Monday, June 2, 2014

Ghostwritten





Isabel Wolff
Ghostwritten

Harper UK, 2014

In the prologue, we learn the background of one of the two main characters of the novel. In 1987, at the English resort Polvarth a young mother has a nice time with her two children, nine-year-old Evie and five-year-old Ted. While the woman flirts with her boyfriend, kids are left to themselves. Brother and sister wander along the beach, catching crabs, climbing over the rocks. When the bell rings for the tea, calling travelers, Evie deliberately ignores the bell and her mother’s callings. The girl continues to walk off the beach, but what happens next, we do not know and can only guess that something happened with a little Ted.

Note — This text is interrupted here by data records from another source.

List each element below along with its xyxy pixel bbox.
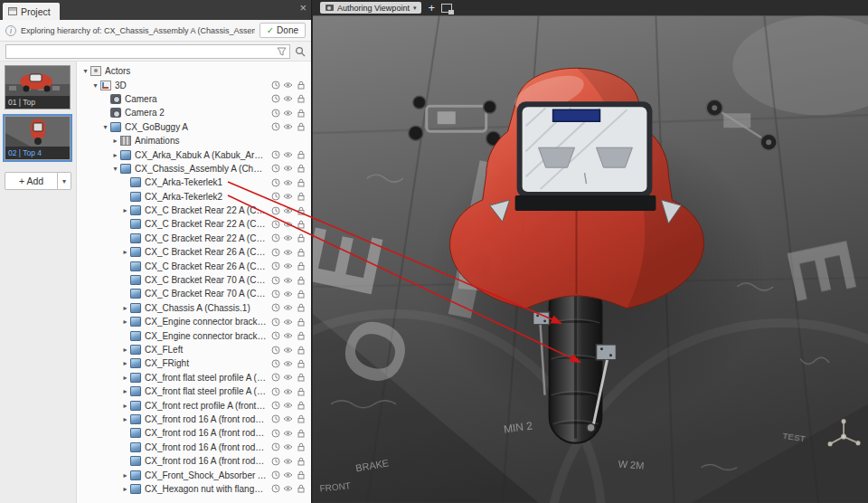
tree-row[interactable]: CX_Arka-Tekerlek1 xyxy=(77,176,311,189)
eye-icon[interactable] xyxy=(283,261,293,270)
eye-icon[interactable] xyxy=(283,484,293,493)
capture-viewpoint-icon[interactable] xyxy=(441,4,452,13)
filter-icon[interactable] xyxy=(277,47,287,56)
tree-row[interactable]: CX_C Bracket Rear 70 A (C Bracket Rear 7… xyxy=(77,273,311,287)
search-icon[interactable] xyxy=(295,46,306,57)
history-icon[interactable] xyxy=(270,318,280,327)
tree-row[interactable]: ▸CX_Arka_Kabuk A (Kabuk_Arka.1) xyxy=(77,147,311,161)
history-icon[interactable] xyxy=(270,94,280,103)
lock-icon[interactable] xyxy=(296,248,306,257)
eye-icon[interactable] xyxy=(283,373,293,382)
tree-row[interactable]: CX_C Bracket Rear 22 A (C Bracket Rear 2… xyxy=(77,217,311,231)
lock-icon[interactable] xyxy=(296,346,306,355)
lock-icon[interactable] xyxy=(296,109,306,118)
tree-row[interactable]: ▸CX_Chassis A (Chassis.1) xyxy=(77,301,311,315)
tree-row[interactable]: Camera 2 xyxy=(77,106,311,119)
viewpoint-thumbnail-1[interactable]: 01 | Top xyxy=(5,65,71,109)
history-icon[interactable] xyxy=(270,276,280,285)
tree-row[interactable]: ▾Actors xyxy=(77,64,311,78)
tree-row[interactable]: ▸CX_front rod 16 A (front rod 16.1) xyxy=(77,413,311,426)
collapse-arrow-icon[interactable]: ▾ xyxy=(110,165,120,173)
history-icon[interactable] xyxy=(270,122,280,131)
collapse-arrow-icon[interactable]: ▾ xyxy=(80,67,90,75)
expand-arrow-icon[interactable]: ▸ xyxy=(120,374,130,382)
authoring-viewpoint-dropdown[interactable]: Authoring Viewpoint ▾ xyxy=(320,2,421,14)
lock-icon[interactable] xyxy=(296,457,306,466)
history-icon[interactable] xyxy=(270,233,280,242)
tree-row[interactable]: ▸CX_front flat steel profile A (front fl… xyxy=(77,384,311,398)
history-icon[interactable] xyxy=(270,303,280,312)
eye-icon[interactable] xyxy=(283,109,293,118)
tab-project[interactable]: Project xyxy=(3,3,60,20)
done-button[interactable]: ✓ Done xyxy=(259,23,306,38)
history-icon[interactable] xyxy=(270,192,280,201)
tree-row[interactable]: CX_C Bracket Rear 22 A (C Bracket Rear 2… xyxy=(77,232,311,245)
history-icon[interactable] xyxy=(270,457,280,466)
eye-icon[interactable] xyxy=(283,233,293,242)
tree-row[interactable]: CX_front rod 16 A (front rod 16.4) xyxy=(77,454,311,468)
lock-icon[interactable] xyxy=(296,359,306,368)
history-icon[interactable] xyxy=(270,401,280,410)
add-viewpoint-plus-button[interactable]: + xyxy=(428,2,435,14)
tree-row[interactable]: CX_front rod 16 A (front rod 16.2) xyxy=(77,426,311,440)
expand-arrow-icon[interactable]: ▸ xyxy=(110,137,120,145)
expand-arrow-icon[interactable]: ▸ xyxy=(120,346,130,354)
history-icon[interactable] xyxy=(270,206,280,215)
lock-icon[interactable] xyxy=(296,150,306,159)
tree-row[interactable]: CX_C Bracket Rear 26 A (C Bracket Rear 2… xyxy=(77,259,311,272)
lock-icon[interactable] xyxy=(296,331,306,340)
lock-icon[interactable] xyxy=(296,373,306,382)
eye-icon[interactable] xyxy=(283,150,293,159)
expand-arrow-icon[interactable]: ▸ xyxy=(120,415,130,423)
history-icon[interactable] xyxy=(270,248,280,257)
lock-icon[interactable] xyxy=(296,206,306,215)
eye-icon[interactable] xyxy=(283,122,293,131)
history-icon[interactable] xyxy=(270,220,280,229)
eye-icon[interactable] xyxy=(283,470,293,479)
lock-icon[interactable] xyxy=(296,192,306,201)
lock-icon[interactable] xyxy=(296,429,306,438)
lock-icon[interactable] xyxy=(296,401,306,410)
tree-row[interactable]: Camera xyxy=(77,92,311,106)
history-icon[interactable] xyxy=(270,429,280,438)
expand-arrow-icon[interactable]: ▸ xyxy=(120,471,130,479)
expand-arrow-icon[interactable]: ▸ xyxy=(120,304,130,312)
eye-icon[interactable] xyxy=(283,457,293,466)
history-icon[interactable] xyxy=(270,359,280,368)
tree-row[interactable]: ▸CX_C Bracket Rear 22 A (C Bracket Rear … xyxy=(77,204,311,217)
lock-icon[interactable] xyxy=(296,261,306,270)
tree-row[interactable]: ▸CX_Hexagon nut with flange - Product gr… xyxy=(77,482,311,496)
collapse-arrow-icon[interactable]: ▾ xyxy=(100,123,110,131)
history-icon[interactable] xyxy=(270,331,280,340)
eye-icon[interactable] xyxy=(283,359,293,368)
eye-icon[interactable] xyxy=(283,248,293,257)
tree-row[interactable]: ▾CX_Chassis_Assembly A (Chassis_Assembly… xyxy=(77,162,311,176)
eye-icon[interactable] xyxy=(283,303,293,312)
eye-icon[interactable] xyxy=(283,178,293,187)
eye-icon[interactable] xyxy=(283,387,293,396)
history-icon[interactable] xyxy=(270,414,280,423)
lock-icon[interactable] xyxy=(296,178,306,187)
history-icon[interactable] xyxy=(270,109,280,118)
history-icon[interactable] xyxy=(270,289,280,299)
expand-arrow-icon[interactable]: ▸ xyxy=(120,485,130,493)
lock-icon[interactable] xyxy=(296,387,306,396)
tree-row[interactable]: ▾CX_GoBuggy A xyxy=(77,120,311,134)
expand-arrow-icon[interactable]: ▸ xyxy=(120,387,130,395)
3d-viewport-canvas[interactable]: E O P E SAFE LO MIN 2 W 2M BRAKE FRONT T… xyxy=(313,15,868,503)
history-icon[interactable] xyxy=(270,373,280,382)
tree-row[interactable]: ▾3D xyxy=(77,78,311,91)
tree-row[interactable]: ▸CX_FRight xyxy=(77,356,311,370)
eye-icon[interactable] xyxy=(283,289,293,299)
eye-icon[interactable] xyxy=(283,318,293,327)
lock-icon[interactable] xyxy=(296,94,306,103)
lock-icon[interactable] xyxy=(296,318,306,327)
expand-arrow-icon[interactable]: ▸ xyxy=(110,151,120,159)
lock-icon[interactable] xyxy=(296,289,306,299)
eye-icon[interactable] xyxy=(283,414,293,423)
collapse-arrow-icon[interactable]: ▾ xyxy=(90,81,100,90)
lock-icon[interactable] xyxy=(296,276,306,285)
lock-icon[interactable] xyxy=(296,81,306,90)
lock-icon[interactable] xyxy=(296,414,306,423)
expand-arrow-icon[interactable]: ▸ xyxy=(120,402,130,410)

Evie is now 34, and she now calls himself Jennie, a diminutive of Genevieve. Jennie has grown up and became a ghostwriter. She writes books for others, and she likes it. Jennie outlines the specialization of her work on the wedding of her girlfriend. Jennie herself is not married, but has been living with his partner Rick, a primary school teacher. Joining their relationship Jennie and Rick do not hurry to become husband and wife and not too sure about their future together. The problem is that Jennie does not want to have children. This is a key controversy that leads to the fact that the partners are not sure whether they will be together in the near future.

A business proposal from one of the guests from the girlfriend’s wedding gives Jennie a chance to think about the future and to rest from each other. A guest, an elderly man, has an old mother, Klara, who is 80 years old. This woman would like to write a memoir, but she does not know how to approach this. Jennie’s occupation is just perfect for Klara. The son hires Jennie, and she agrees to come to Polvarth to stay at Klara’s for 10 days, to record an interviews with Klara, to read and look through her archive of photographs, to interview friends and relatives. Although return to Polvarth will be painful for Jennie, she wants to overcome her fears.

Ghostwritten is surprisingly well-written fiction that someone may mistakenly call chicklit. If we label chicklit such novel like this, how we should label tens of thousands of other mediocre novels? Isabel Wolff has talent for storytelling and a style attentive to details.

What sets Wolff apart other writers about women is the ability to cut off the excess. Bonding between the interviews with Klara is written competently and accurately. If the characters eat, then we are not tireв with descriptions of all meals. If Jennie should interview, the author proceeds directly to the interview, cutting stylistic garbage as the heroine went to the cottage of his client, as she set up the recorder and so on. Jennie's storyline is not too long, and someone might be disappointed by the fact that Jennie’s secret is revealed after two-thirds of the book. This reduces the emotional intensity, even if we will have another secret in the finale.

We have to admit that the two storylines of the novel is not quite equal to the density of detail, but this was to be expected. What can be compared with the years of life in a concentration camp? Not much really. Nevertheless, Jennie and Klara are intriguing leads, although there had been a tragic childhood for Klara, her further life seems like a safe ride without problems.

Life of prisoners in Java Wolff studied hard, at least there no obvious blunders in the story of Klara. Jennie’s story raises only one question, namely in the publishing area. Wolff subtly avoids publishing details about Klara’s memoirs. For whom did Jennie write Klara’s book? Wil it be self published by the old lady? Or she found the publisher? The author does not give the answers, in the finale only to mention that the book has already been published.

And yet Ghostwritten has distant relationship with commercial literature. The story of each heroine of the novel is interesting in itself, and yet Wolff is satisfied with that and calculates her story. She brings these stories into one. By some coincidence, Klara and Jennie have a similar tragedy from the past. Wolff just needs this resonance between the two heroines, as if she is afraid that it would not be enough, that the reader won’t feel these stories by themselves. But the reader doesn’t need this artificiality in the whole story.

Isabel Wolff writes smoothly, sometimes elegant, above average. The entire novel is written very smoothly, without failures. And it just happened so that the strongest part of the novel is its prologue. Ten pages of some unearthly beauty. And the rest of the novel is trying to reach out to this prologue, but fails. Wolff set too high bar for herself in the prologue. It would have passed for a brilliant short story. Still, it’s a good novel. But only good, not great.